Un’inchiesta portata avanti dalla Capitaneria di porto di Gaeta, che all’alba del 7 agosto 2015 fece scattare un blitz, puntando il dito sulla presenza sulle banchine del porto di una “collina nera” di 4.500 tonnellate di materiali ferrosi, all’interno della quale, secondo gli inquirenti, si nascondevano 9 tonnellate di rifiuti pericolosi, materiali provenienti dal basso Lazio e dalla Campania e diretti in Turchia.


Al termine della sua requisitoria il pm Alfredo Mattei aveva chiesto la condanna per i quattro imputati a un totale di 16 anni e mezzo di reclusione e maxi sanzioni per le società coinvolte in quello che sarebbe stato un ecobusiness milionario.

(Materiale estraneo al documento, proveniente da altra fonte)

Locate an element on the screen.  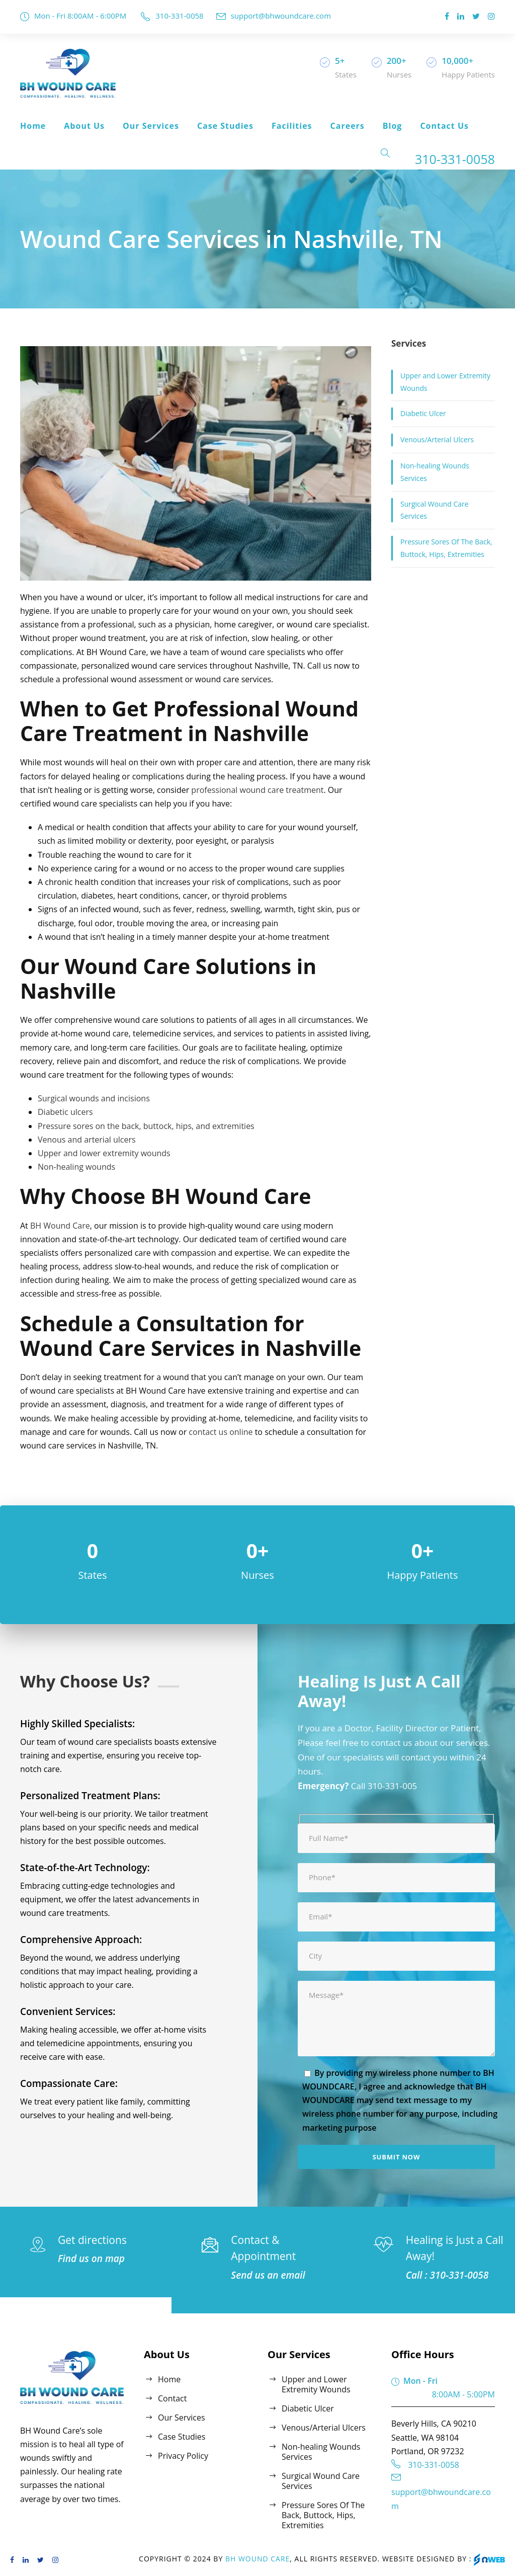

Il pubblico ministero aveva chiesto, nello specifico, di condannare l’ex dirigente Spinosa a 7 anni e mezzo di reclusione, l’imprenditore Di Sarno, al timone della società spedizioniera Intergroup, a 6 anni di reclusione, l’imprenditore di Ragusa, intermediario negli affari sotto accusa, Andrea Di Grandi, a un anno e cinque mesi di reclusione.

Il pm aveva inoltre chiesto di condannare al pagamento di una sanzione amministrativa pari a 700 quote, corrispondenti a 630mila euro, e alla confisca del profitto del reato, stimata in oltre 685mila euro, la Intergroup. E aveva chiesto anche la condanna a una sanzione pari a 450 quote, corrispondenti a 405mila euro, sia per la Di Grandi srl che per la controllata Ela srl, oltre alla confisca del profitto del reato, stimata in quasi 364mila euro.

Il Tribunale ha invece condannato soltanto Spinosa, difeso dall’avvocato Claudia Magliuzzi, a 4 mesi di reclusione, con sospensione condizionale della pena, soltanto per rivelazione di segreti d’ufficio.

Lo stesso Spinosa per le altre imputazioni e tutti gli altri imputati, difesi dagli avvocati Alfredo Zaza d’Aulisio, Vincenzo Macari, Bartolo Iacono, Filippo Visocchi e Nello Vittorelli, sono stati invece prosciolti da diverse imputazioni per intervenuta prescrizione e assolti da altre nel merito.

Assolte infine dagli illeciti amministrativi, perché il fatto non sussiste, anche le tre società coinvolte nel processo.

Le motivazioni della sentenza verranno depositate entro 90 giorni.